[Task objective]
In the data below, find the line with "исключительно ознакомительный характер для" and the line with "C/ Concordia s/n, 30500 Molina de Segura", then restate both and every line between them exactly, minus the pictures.

[Extracted page text data]

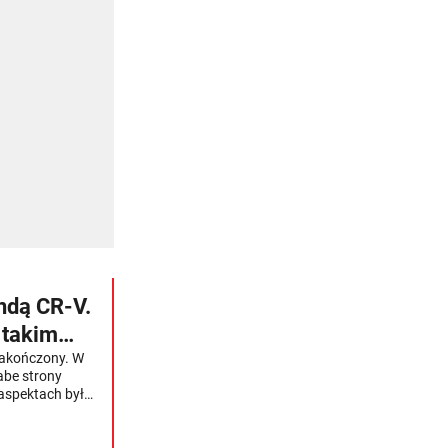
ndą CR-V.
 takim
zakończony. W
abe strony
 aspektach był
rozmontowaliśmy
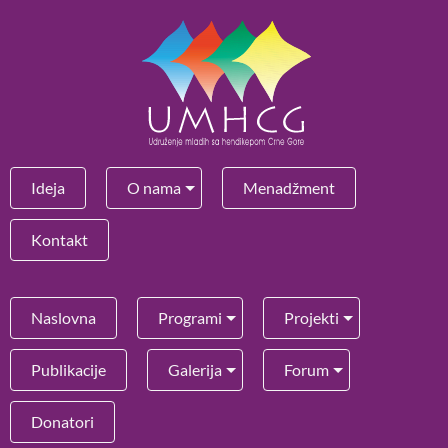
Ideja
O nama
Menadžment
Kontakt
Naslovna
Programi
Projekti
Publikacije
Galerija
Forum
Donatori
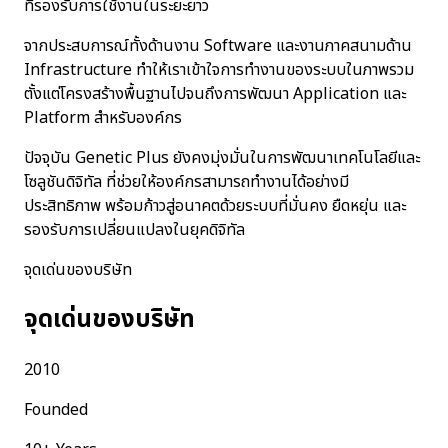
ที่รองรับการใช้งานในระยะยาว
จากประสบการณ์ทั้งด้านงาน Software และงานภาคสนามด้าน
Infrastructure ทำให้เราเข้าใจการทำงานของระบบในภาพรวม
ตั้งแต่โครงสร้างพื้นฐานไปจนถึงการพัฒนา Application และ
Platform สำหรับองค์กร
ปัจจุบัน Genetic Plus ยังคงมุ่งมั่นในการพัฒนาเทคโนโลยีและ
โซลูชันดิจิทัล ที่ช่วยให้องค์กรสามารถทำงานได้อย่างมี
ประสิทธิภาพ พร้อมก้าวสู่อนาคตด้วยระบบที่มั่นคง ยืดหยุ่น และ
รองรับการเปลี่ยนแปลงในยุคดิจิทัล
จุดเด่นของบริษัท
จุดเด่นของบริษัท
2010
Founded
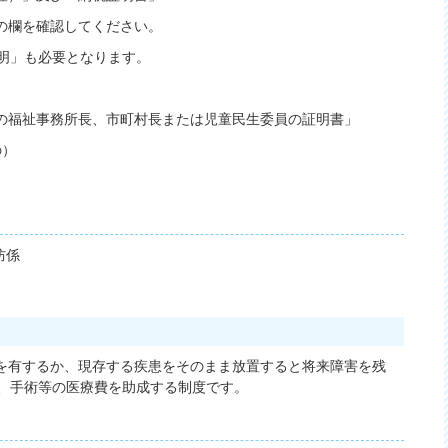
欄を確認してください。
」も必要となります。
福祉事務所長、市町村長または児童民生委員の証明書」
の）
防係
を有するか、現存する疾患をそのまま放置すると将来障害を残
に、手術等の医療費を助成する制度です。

* * *

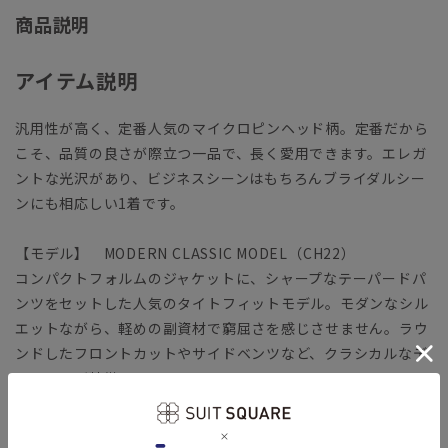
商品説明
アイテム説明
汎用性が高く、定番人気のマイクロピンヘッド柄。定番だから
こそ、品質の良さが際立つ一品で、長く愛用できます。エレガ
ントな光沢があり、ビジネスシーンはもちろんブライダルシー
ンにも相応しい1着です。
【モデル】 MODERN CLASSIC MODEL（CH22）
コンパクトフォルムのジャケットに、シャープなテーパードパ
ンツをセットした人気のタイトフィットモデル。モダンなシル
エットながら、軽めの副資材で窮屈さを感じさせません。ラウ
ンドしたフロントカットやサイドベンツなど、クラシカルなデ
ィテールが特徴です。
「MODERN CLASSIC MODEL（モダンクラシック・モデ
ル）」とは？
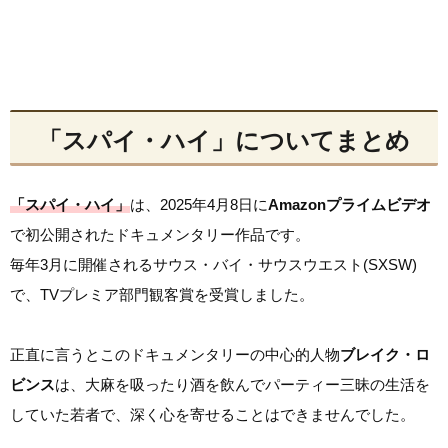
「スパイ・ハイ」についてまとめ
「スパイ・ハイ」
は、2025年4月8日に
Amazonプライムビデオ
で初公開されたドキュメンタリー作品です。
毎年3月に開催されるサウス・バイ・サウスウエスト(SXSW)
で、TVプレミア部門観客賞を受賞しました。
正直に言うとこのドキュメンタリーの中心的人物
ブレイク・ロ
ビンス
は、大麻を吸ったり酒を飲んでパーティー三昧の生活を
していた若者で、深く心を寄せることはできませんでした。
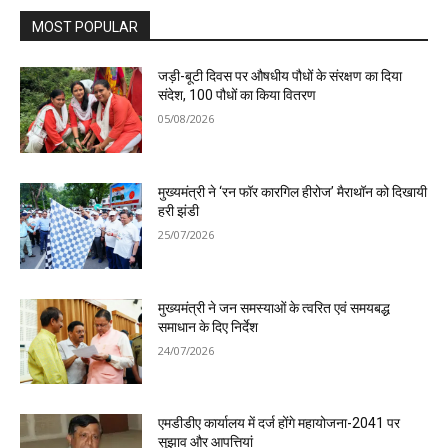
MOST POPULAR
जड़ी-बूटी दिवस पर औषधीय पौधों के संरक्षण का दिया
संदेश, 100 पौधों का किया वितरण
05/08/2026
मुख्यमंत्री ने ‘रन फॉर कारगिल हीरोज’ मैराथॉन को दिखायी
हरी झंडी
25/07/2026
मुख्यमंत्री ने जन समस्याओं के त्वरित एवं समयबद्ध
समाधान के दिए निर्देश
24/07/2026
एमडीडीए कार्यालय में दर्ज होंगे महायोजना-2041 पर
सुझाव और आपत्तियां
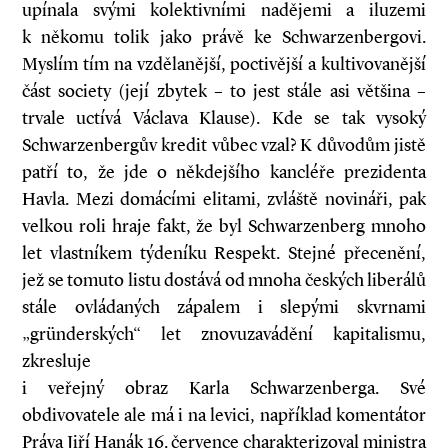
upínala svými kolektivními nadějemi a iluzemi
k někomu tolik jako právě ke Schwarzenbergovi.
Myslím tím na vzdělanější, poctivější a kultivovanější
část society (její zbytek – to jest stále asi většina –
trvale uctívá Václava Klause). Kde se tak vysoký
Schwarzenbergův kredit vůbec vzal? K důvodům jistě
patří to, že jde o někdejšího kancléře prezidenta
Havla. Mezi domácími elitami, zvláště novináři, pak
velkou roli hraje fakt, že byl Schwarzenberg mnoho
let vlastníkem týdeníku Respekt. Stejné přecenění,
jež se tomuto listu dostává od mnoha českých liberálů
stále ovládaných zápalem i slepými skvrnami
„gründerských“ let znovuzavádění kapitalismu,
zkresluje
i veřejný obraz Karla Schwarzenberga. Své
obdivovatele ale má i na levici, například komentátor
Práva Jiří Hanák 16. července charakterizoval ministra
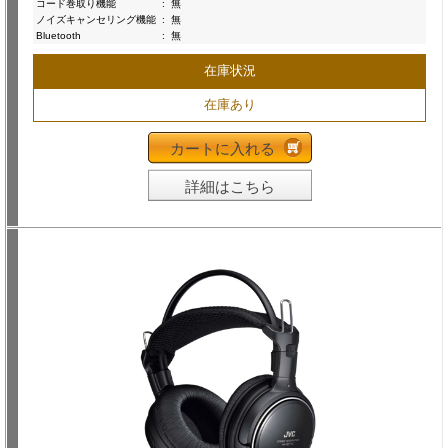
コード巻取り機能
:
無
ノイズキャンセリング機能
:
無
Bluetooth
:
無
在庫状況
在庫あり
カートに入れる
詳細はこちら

==

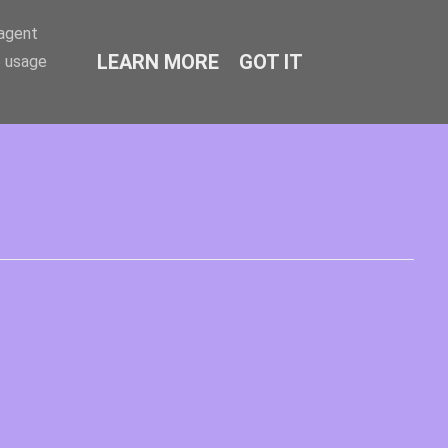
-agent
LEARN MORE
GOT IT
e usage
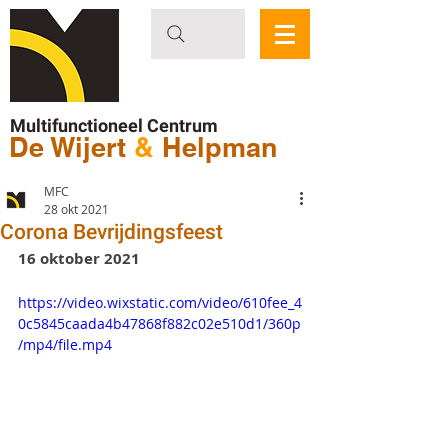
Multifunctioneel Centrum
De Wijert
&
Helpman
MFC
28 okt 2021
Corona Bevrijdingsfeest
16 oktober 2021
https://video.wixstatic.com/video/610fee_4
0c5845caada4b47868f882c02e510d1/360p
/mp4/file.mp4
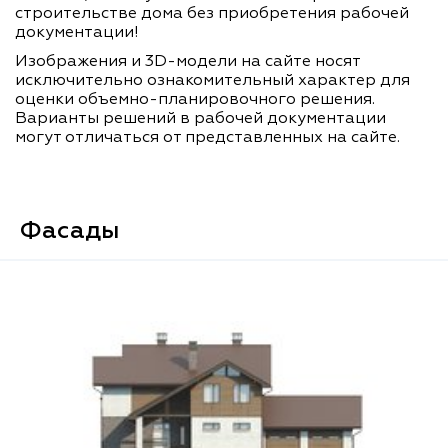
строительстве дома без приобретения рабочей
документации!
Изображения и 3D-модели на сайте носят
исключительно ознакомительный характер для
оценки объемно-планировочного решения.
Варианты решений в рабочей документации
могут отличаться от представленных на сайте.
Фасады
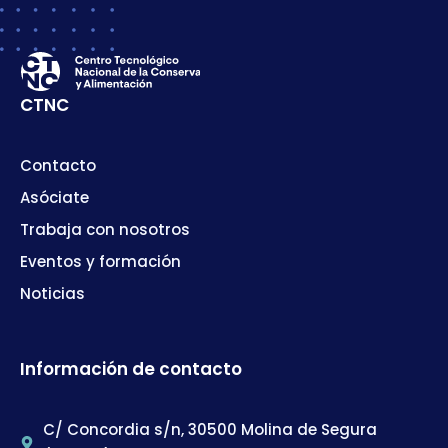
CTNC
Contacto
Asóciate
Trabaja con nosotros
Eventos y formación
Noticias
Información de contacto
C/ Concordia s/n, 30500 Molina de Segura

[Completed exercise]
исключительно ознакомительный характер для
оценки объемно-планировочного решения.
Варианты решений в рабочей документации
могут отличаться от представленных на сайте.
Фасады
CTNC
Contacto
Asóciate
Trabaja con nosotros
Eventos y formación
Noticias
Información de contacto
C/ Concordia s/n, 30500 Molina de Segura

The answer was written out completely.